** Opening INFORMATION PROVIDED block **
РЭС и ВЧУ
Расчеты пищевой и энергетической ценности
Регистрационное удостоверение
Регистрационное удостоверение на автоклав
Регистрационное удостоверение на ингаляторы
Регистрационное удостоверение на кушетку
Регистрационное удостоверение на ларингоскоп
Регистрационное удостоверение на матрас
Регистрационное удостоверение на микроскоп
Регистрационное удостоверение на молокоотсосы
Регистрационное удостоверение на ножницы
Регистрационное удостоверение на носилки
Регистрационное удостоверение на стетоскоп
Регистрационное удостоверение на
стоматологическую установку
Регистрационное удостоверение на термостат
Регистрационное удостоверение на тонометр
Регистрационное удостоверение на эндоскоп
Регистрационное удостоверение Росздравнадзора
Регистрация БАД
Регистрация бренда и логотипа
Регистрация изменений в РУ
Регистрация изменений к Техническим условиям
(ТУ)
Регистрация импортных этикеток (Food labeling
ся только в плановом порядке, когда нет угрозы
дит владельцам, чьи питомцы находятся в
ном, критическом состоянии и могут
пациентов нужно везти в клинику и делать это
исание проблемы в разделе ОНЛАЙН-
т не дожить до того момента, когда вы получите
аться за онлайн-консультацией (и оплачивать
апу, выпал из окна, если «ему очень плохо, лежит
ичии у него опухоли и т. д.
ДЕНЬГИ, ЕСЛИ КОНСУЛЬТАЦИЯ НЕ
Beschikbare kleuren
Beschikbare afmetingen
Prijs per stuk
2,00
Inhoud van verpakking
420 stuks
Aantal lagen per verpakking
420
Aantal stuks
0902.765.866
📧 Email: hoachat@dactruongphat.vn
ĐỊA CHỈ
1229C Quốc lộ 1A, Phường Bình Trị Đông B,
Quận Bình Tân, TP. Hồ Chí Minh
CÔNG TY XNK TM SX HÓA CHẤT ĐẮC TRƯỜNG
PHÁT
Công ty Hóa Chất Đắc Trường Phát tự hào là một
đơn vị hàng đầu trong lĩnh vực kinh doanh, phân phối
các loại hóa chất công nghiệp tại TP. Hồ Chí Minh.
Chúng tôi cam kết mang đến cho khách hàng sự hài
** Closing INFORMATION PROVIDED block **
**PROBLEM TO SOLVE**
What is needed here is an exact copy of all the records above.

**REPLY TO THE EXERCISE**
РЭС и ВЧУ
Расчеты пищевой и энергетической ценности
Регистрационное удостоверение
Регистрационное удостоверение на автоклав
Регистрационное удостоверение на ингаляторы
Регистрационное удостоверение на кушетку
Регистрационное удостоверение на ларингоскоп
Регистрационное удостоверение на матрас
Регистрационное удостоверение на микроскоп
Регистрационное удостоверение на молокоотсосы
Регистрационное удостоверение на ножницы
Регистрационное удостоверение на носилки
Регистрационное удостоверение на стетоскоп
Регистрационное удостоверение на
стоматологическую установку
Регистрационное удостоверение на термостат
Регистрационное удостоверение на тонометр
Регистрационное удостоверение на эндоскоп
Регистрационное удостоверение Росздравнадзора
Регистрация БАД
Регистрация бренда и логотипа
Регистрация изменений в РУ
Регистрация изменений к Техническим условиям
(ТУ)
Регистрация импортных этикеток (Food labeling
ся только в плановом порядке, когда нет угрозы
дит владельцам, чьи питомцы находятся в
ном, критическом состоянии и могут
пациентов нужно везти в клинику и делать это
исание проблемы в разделе ОНЛАЙН-
т не дожить до того момента, когда вы получите
аться за онлайн-консультацией (и оплачивать
апу, выпал из окна, если «ему очень плохо, лежит
ичии у него опухоли и т. д.
ДЕНЬГИ, ЕСЛИ КОНСУЛЬТАЦИЯ НЕ
Beschikbare kleuren
Beschikbare afmetingen
Prijs per stuk
2,00
Inhoud van verpakking
420 stuks
Aantal lagen per verpakking
420
Aantal stuks
0902.765.866
📧 Email: hoachat@dactruongphat.vn
ĐỊA CHỈ
1229C Quốc lộ 1A, Phường Bình Trị Đông B,
Quận Bình Tân, TP. Hồ Chí Minh
CÔNG TY XNK TM SX HÓA CHẤT ĐẮC TRƯỜNG
PHÁT
Công ty Hóa Chất Đắc Trường Phát tự hào là một
đơn vị hàng đầu trong lĩnh vực kinh doanh, phân phối
các loại hóa chất công nghiệp tại TP. Hồ Chí Minh.
Chúng tôi cam kết mang đến cho khách hàng sự hài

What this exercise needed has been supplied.